In the Middle East, there is no effective coercive power that opposes the behemoth Israeli-American military – which makes even more remarkable the fact that, despite a genocidal campaign that has lasted almost four months, Israel has not achieved its main war objective, which is the destruction of Hamas.

In the South China Sea, what determines the course of events is the balance of power between China and the United States. There are no “rules of the game,” so there is always the possibility that American and Chinese ships playing “chicken”—or heading toward each other and then diverting at the last minute—accidentally collide, and this collision could escalate to a higher form of conflict, such as conventional warfare.

Without effective coercive restrictions imposed by a multilateral organization on hegemon and their allies, they can easily descend into genocide and mass murder. Whether in Vietnam, Iraq, Afghanistan or Gaza, the Geneva Conventions and the Genocide Convention have turned out to be mere pieces of paper.

The right to self-defense

In the absence of a multilateral arbitrator capable of imposing his will, only the development of a political, diplomatic and military counterpower can contain the hegemon. This is the lesson that the wars of national liberation in Algeria and Vietnam taught the world. This is the lesson that the Palestinian resistance teaches us today.
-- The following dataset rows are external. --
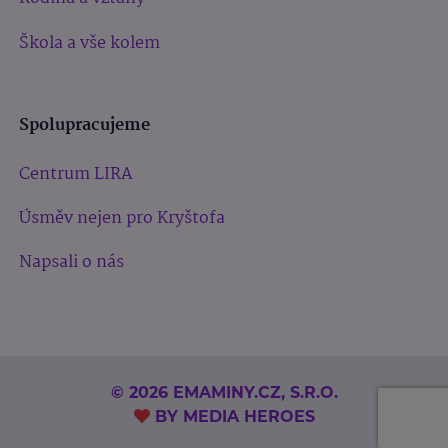
Škola a vše kolem
Spolupracujeme
Centrum LIRA
Úsměv nejen pro Kryštofa
Napsali o nás
© 2026 EMAMINY.CZ, S.R.O.
BY
MEDIA HEROES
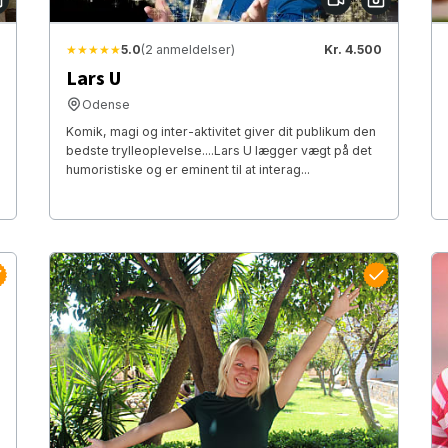
★★★★★
5.0
(2 anmeldelser)
Kr. 4.500
Lars U
Odense
Komik, magi og inter-aktivitet giver dit publikum den
bedste trylleoplevelse....Lars U lægger vægt på det
humoristiske og er eminent til at interag...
This is why, while we condemn the imperial wars carried out by hegemon, we must defend the right of people to resort to armed self-defense.

This does not mean that the peacemaking efforts of global civil society do not have a role to play. He has. I still remember how, just before the invasion of Iraq, or The New York Times published an article, on February 17, 2003, in response to massive mobilizations against the planned invasion of Iraq, in which he said that there were only two superpowers left in the world, which were the United States and global public opinion, and that the then president George W. Bush ignored this outpouring of global resistance at his peril.

Global civil society actually contributed to the end of the wars in Afghanistan and Iraq by eroding the legitimacy of these wars among the American public, making them so unpopular that even Donald Trump denounced them – that is, in retrospect – as did many personalities who voted in favor of the war in the US Congress.

The recent ruling by the International Court of Justice, which ordered Israel to stop the genocide in Gaza, will likely have a similar impact to global civil society's resistance to Bush Jr.'s invasion of Iraq. The ruling by the International Court of Justice may not have an immediate impact on the ongoing war, but will erode the legitimacy of the project of colonialism and apartheid of settlers in the long term, deepening Israel's isolation.

A just peace

We often see peace as an ideal state. But the peace of a cemetery is not peace. A peace bought at the price of fascist repression is not only not desirable but will not last.

Oppressed peoples, like the Palestinians, will refuse peace at any price, peace that is obtained at the cost of humiliation. As demonstrated in the 76 years since Nakba, the massive expulsion from their lands and their homes, the Palestinians are not satisfied with anything less than a peace with justice, which allows them to recover their lands confiscated by the Israelis, establish a sovereign state “from the river to the sea” and allow them to raise their heads with pride.

The rest of the world owes them their unconditional support to bring about this just peace by all means possible, while opposing imperial wars led by hegemons in other parts of the world.

*Walden Bello He holds a PhD in sociology from the University of Princeton and a former representative in the Philippine House of Representatives (2009-2015). Author, among other books, of Counterrevolution: The global rise of the far right (Fernwood Publishing) [https://amzn.to/3TSqPax].

Translation: Fernando Lima das Neves.